You guys. There is a difference between 104 degrees outside and 104 degrees inside. That difference is a lack of air flow and happiness.
Immediately I dropped to the floor next to where Annie was silently meditating as though she was enjoying a pleasant day at the beach. Annie is a superhuman and I should have taken this into account when she informed me that it wasn't that hard and that I would be totally fine. She had a baby in 2013 and somehow still had a six pack the entire time and within 30 seconds of giving birth she was already competing in all of the Olympic Games.
What? There weren't any Olympic Games in 2013? WELL THAT'S HOW SUPERHUMAN ANNIE IS.
By the time class actually started, I was soaking in a pool of my own sweat, flat on my back, in what felt like a muggy cocoon.
There were 50 people in the class and the instructor made sure to give me special attention several times because I was the new guy.
And look. I love attention. If I could afford it, I would hire a swarm of people to follow me around all day and pay attention to me. One of those people would be Paul Simon. He would sing to me all of his songs but would change words to "Eli" as appropriate. And I would be all, "oh my gosh! You wrote this song about me!?" every time I heard my name. And Paul Simon would be all, "who else would I write my music about?" And then I would swallow some of his hair.

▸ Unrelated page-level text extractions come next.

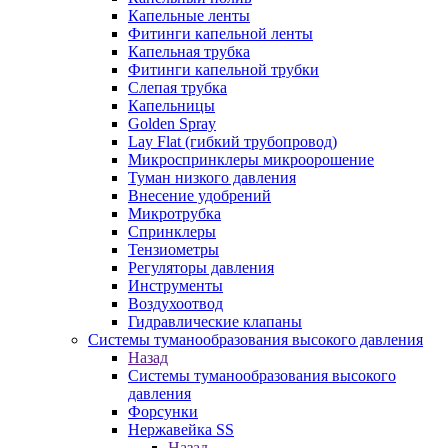
Капельные ленты
Фитинги капельной ленты
Капельная трубка
Фитинги капельной трубки
Слепая трубка
Капельницы
Golden Spray
Lay Flat (гибкий трубопровод)
Микроспринклеры микроорошение
Туман низкого давления
Внесение удобрений
Микротрубка
Спринклеры
Тензиометры
Регуляторы давления
Инструменты
Воздухоотвод
Гидравлические клапаны
Системы туманообразования высокого давления
Назад
Системы туманообразования высокого
давления
Форсунки
Нержавейка SS
Назад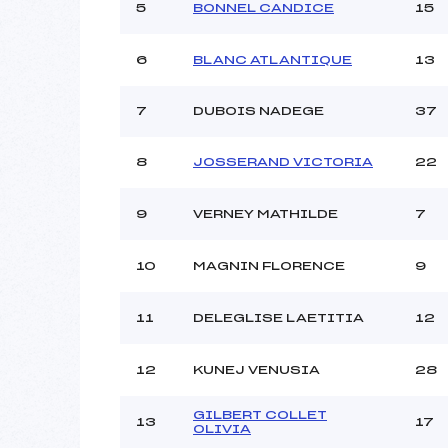
Ouvreurs C :
5
BONNEL CANDICE
15
Ouvreurs D :
Ouvreurs E :
6
BLANC ATLANTIQUE
13
Météo :
Neige :
7
DUBOIS NADEGE
37
Pénalité appliquée :
8
JOSSERAND VICTORIA
22
Catégorie :
9
VERNEY MATHILDE
7
10
MAGNIN FLORENCE
9
11
DELEGLISE LAETITIA
12
12
KUNEJ VENUSIA
28
GILBERT COLLET
13
17
OLIVIA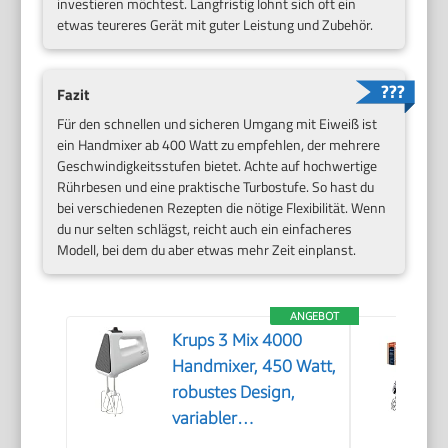
investieren möchtest. Langfristig lohnt sich oft ein
etwas teureres Gerät mit guter Leistung und Zubehör.
Fazit
Für den schnellen und sicheren Umgang mit Eiweiß ist
ein Handmixer ab 400 Watt zu empfehlen, der mehrere
Geschwindigkeitsstufen bietet. Achte auf hochwertige
Rührbesen und eine praktische Turbostufe. So hast du
bei verschiedenen Rezepten die nötige Flexibilität. Wenn
du nur selten schlägst, reicht auch ein einfacheres
Modell, bei dem du aber etwas mehr Zeit einplanst.
ANGEBOT
Krups 3 Mix 4000
Handmixer, 450 Watt,
robustes Design,
variabler
Geschwindigkeitsregler,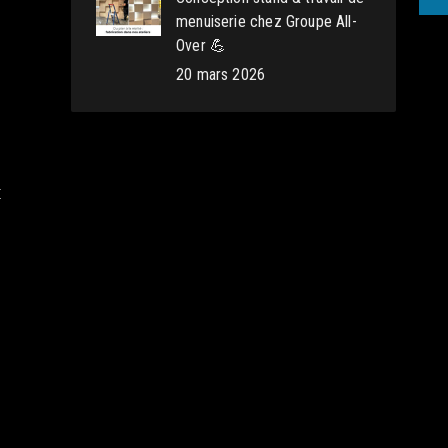
menuiserie chez Groupe All-
n
Over 💪
é
20 mars 2026
é
e
t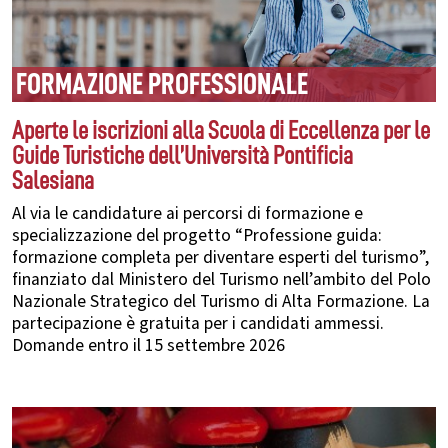
FORMAZIONE PROFESSIONALE
Aperte le iscrizioni alla Scuola di Eccellenza per le
Guide Turistiche dell’Università Pontificia
Salesiana
Al via le candidature ai percorsi di formazione e
specializzazione del progetto “Professione guida:
formazione completa per diventare esperti del turismo”,
finanziato dal Ministero del Turismo nell’ambito del Polo
Nazionale Strategico del Turismo di Alta Formazione. La
partecipazione è gratuita per i candidati ammessi.
Domande entro il 15 settembre 2026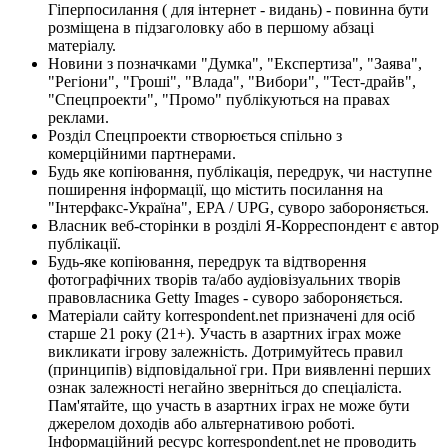
Гіперпосилання ( для інтернет - видань) - повинна бути
розміщена в підзаголовку або в першому абзаці
матеріалу.
Новини з позначками "Думка", "Експертиза", "Заява",
"Регіони", "Гроші", "Влада", "Вибори", "Тест-драйв",
"Спецпроекти", "Промо" публікуються на правах
реклами.
Розділ Спецпроекти створюється спільно з
комерційними партнерами.
Будь яке копіювання, публікація, передрук, чи наступне
поширення інформації, що містить посилання на
"Інтерфакс-Україна", EPA / UPG, суворо забороняється.
Власник веб-сторінки в розділі Я-Корреспондент є автор
публікації.
Будь-яке копіювання, передрук та відтворення
фотографічних творів та/або аудіовізуальних творів
правовласника Getty Images - суворо забороняється.
Матеріали сайту korrespondent.net призначені для осіб
старше 21 року (21+). Участь в азартних іграх може
викликати ігрову залежність. Дотримуйтесь правил
(принципів) відповідальної гри. При виявленні перших
ознак залежності негайно зверніться до спеціаліста.
Пам'ятайте, що участь в азартних іграх не може бути
джерелом доходів або альтернативою роботі.
Інформаційний ресурс korrespondent.net не проводить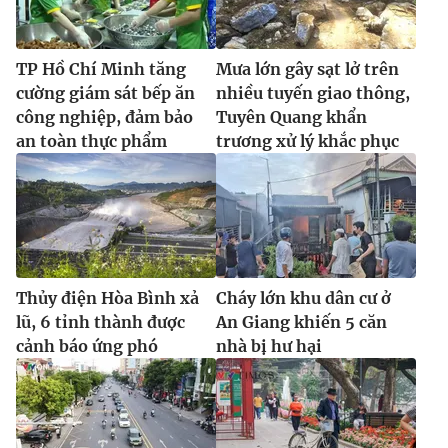
TP Hồ Chí Minh tăng
Mưa lớn gây sạt lở trên
cường giám sát bếp ăn
nhiều tuyến giao thông,
công nghiệp, đảm bảo
Tuyên Quang khẩn
an toàn thực phẩm
trương xử lý khắc phục
Thủy điện Hòa Bình xả
Cháy lớn khu dân cư ở
lũ, 6 tỉnh thành được
An Giang khiến 5 căn
cảnh báo ứng phó
nhà bị hư hại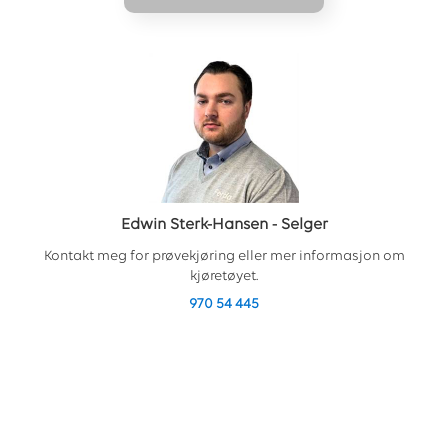
Edwin Sterk-Hansen
-
Selger
Kontakt meg for prøvekjøring eller mer informasjon om
kjøretøyet.
970 54 445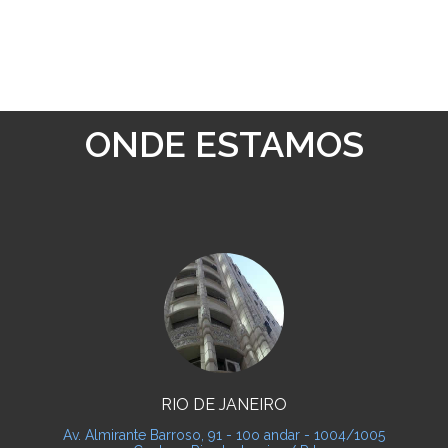
ONDE ESTAMOS
RIO DE JANEIRO
Av. Almirante Barroso, 91 - 10o andar - 1004/1005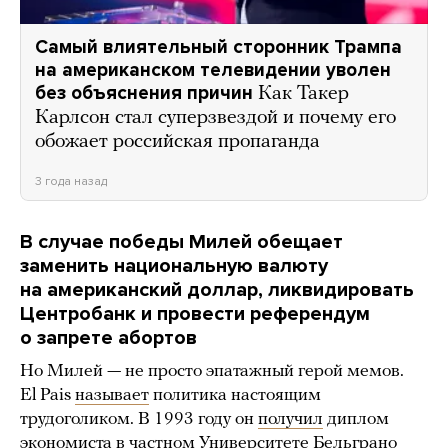
Самый влиятельный сторонник Трампа
на американском телевидении уволен
без объяснения причин
Как Такер
Карлсон стал суперзвездой и почему его
обожает российская пропаганда
3 года назад
В случае победы Милей обещает
заменить национальную валюту
на американский доллар, ликвидировать
Центробанк и провести референдум
о запрете абортов
Но Милей — не просто эпатажный герой мемов.
El Pais
называет
политика настоящим
трудоголиком. В 1993 году он
получил
диплом
экономиста в частном Университете Бельграно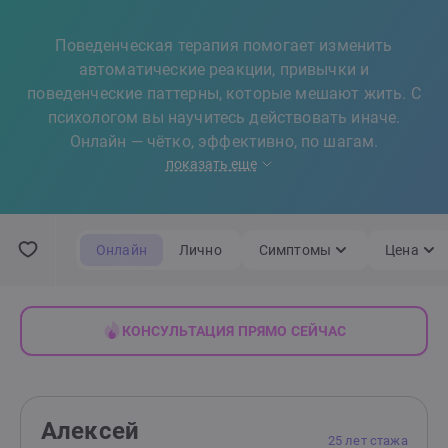
Поведенческая терапия помогает изменить
автоматические реакции, привычки и
поведенческие паттерны, которые мешают жить. С
психологом вы научитесь действовать иначе.
Онлайн — чётко, эффективно, по шагам.
показать еще
Онлайн
Лично
Симптомы
Цена
КОНСУЛЬТАЦИЯ ПРЯМО СЕЙЧАС
Алексей
25 лет стажа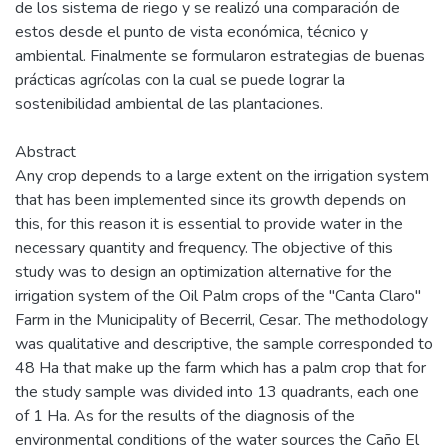
de los sistema de riego y se realizó una comparación de
estos desde el punto de vista económica, técnico y
ambiental. Finalmente se formularon estrategias de buenas
prácticas agrícolas con la cual se puede lograr la
sostenibilidad ambiental de las plantaciones.
Abstract
Any crop depends to a large extent on the irrigation system
that has been implemented since its growth depends on
this, for this reason it is essential to provide water in the
necessary quantity and frequency. The objective of this
study was to design an optimization alternative for the
irrigation system of the Oil Palm crops of the "Canta Claro"
Farm in the Municipality of Becerril, Cesar. The methodology
was qualitative and descriptive, the sample corresponded to
48 Ha that make up the farm which has a palm crop that for
the study sample was divided into 13 quadrants, each one
of 1 Ha. As for the results of the diagnosis of the
environmental conditions of the water sources the Caño El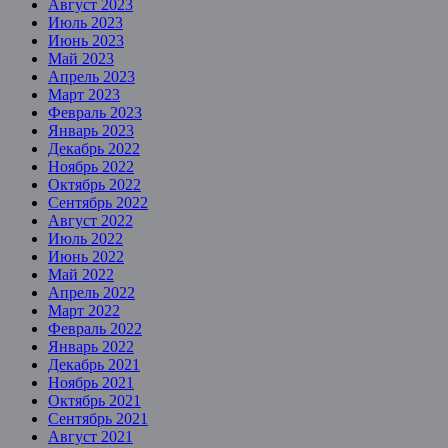
Август 2023
Июль 2023
Июнь 2023
Май 2023
Апрель 2023
Март 2023
Февраль 2023
Январь 2023
Декабрь 2022
Ноябрь 2022
Октябрь 2022
Сентябрь 2022
Август 2022
Июль 2022
Июнь 2022
Май 2022
Апрель 2022
Март 2022
Февраль 2022
Январь 2022
Декабрь 2021
Ноябрь 2021
Октябрь 2021
Сентябрь 2021
Август 2021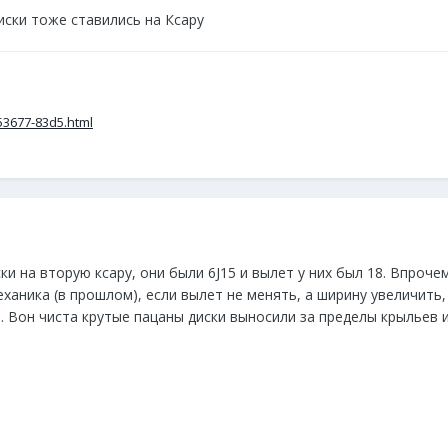
диски тоже ставились на Ксару
53677-83d5.html
ки на вторую ксару, они были 6J15 и вылет у них был 18. Впроче
еханика (в прошлом), если вылет не менять, а ширину увеличить
. Вон чиста крутые пацаны диски выносили за пределы крыльев и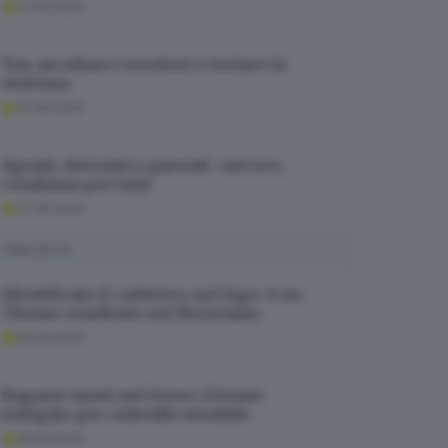
07.08.2026
Tav, ascoltare i territori e isolare la
violenza
07.08.2026
Agenti, detenuti e parenti: carcere,
condanna per tutti
07.08.2026
I PIÙ LETTI
Identificato il cadavere nel lago: è un
37enne residente nel Bresciano
06.08.2026
Ragazzi morti nel fosso: 63enne
indagato per omicidio stradale
06.08.2026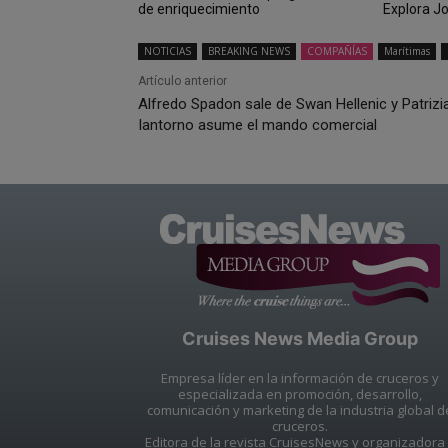
de enriquecimiento
Explora J
NOTICIAS
BREAKING NEWS
COMPAÑÍAS
Marítimas
Artículo anterior
Alfredo Spadon sale de Swan Hellenic y Patrizi
Iantorno asume el mando comercial
Cruises News Media Group
Empresa líder en la información de cruceros y
especializada en promoción, desarrollo,
comunicación y marketing de la industria global d
cruceros.
Editora de la revista CruisesNews y organizadora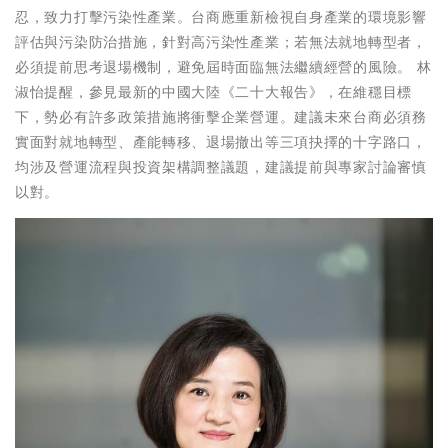
忍，致力打擊污染性產業。台商應重新檢視自身產業的環境影響
評估與污染防治措施，針對高污染性產業；若無法就地轉型者，
必須提前思考退場機制，避免屆時面臨無法繼續經營的風險。 林
淑怡提醒，參見最新的中國大陸《二十大報告》，在維穩目標
下，勢必有許多政策措施將衝擊企業營運。建議未來台商必須務
實面對就地轉型、產能轉移、退場撤出等三項抉擇的十字路口，
均涉及營運流程與投資架構調整議題，建議提前與專家討論審慎
以對。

But in Bikram Yoga, where I already felt self-conscious and out of place and DISGUSTING, I was really not looking for any attention. So I didn't appreciate the instructor calling out, "NOT LIKE THAT, ELI" and "PLEASE PAY ATTENTION, ELI" and "YOU'R NOT SUPPOSED TO BE NAKED FOR THIS PART, ELI. OR ANY PART, FOR THAT MATTER."
Do you guys have any idea how long 90 minutes is when you are standing in the shape of a pretzel and it's 104 degrees?
The only way I can get the point across is by telling you that it is exactly the length of one and a half episodes of Glee. OF GLEE!!!
Eventually the individual pools of sweat started overtaking one another and the room began to fill up with water like that part on the Titanic when Jack is all "chop off my handcuffs with that hatchet!" and Rose is all "paint me naked!" and Jack is all "never let go!" Then she lets him sink into the icy water and forgets all about him and Celine Dion sings about it. I haven't seen Titanic in a while, but you know what I'm talking about.
When the class ended and the instructor swam through the room to open the door, all of the water came pouring out into the front room with each of us in it. You guys. I cannot possibly overstate how much I was sweating. It was raining off of my body. RAINING.
I kept almost fainting from dehydration. But my motivation for maintaining consciousness came from the horror of the thought that I might fall over onto another person. And I didn't want that to happen because GROSS.
I went into the locker room to shower and I was really confused about which parts of the locker room were acceptable for full nudity and which were more like quasi-lobbies where you were just supposed to leave your stuff and NOT be naked. So naturally I just treated them all like a brothel and I wandered the place without clothes. But then when were leaving and putting our shoes on out in the actual lobby I noticed that I could see into the quasi-lobby part of the locker room from the front desk. And I was like, "well. I guess I wasn't really planning on coming back anyway."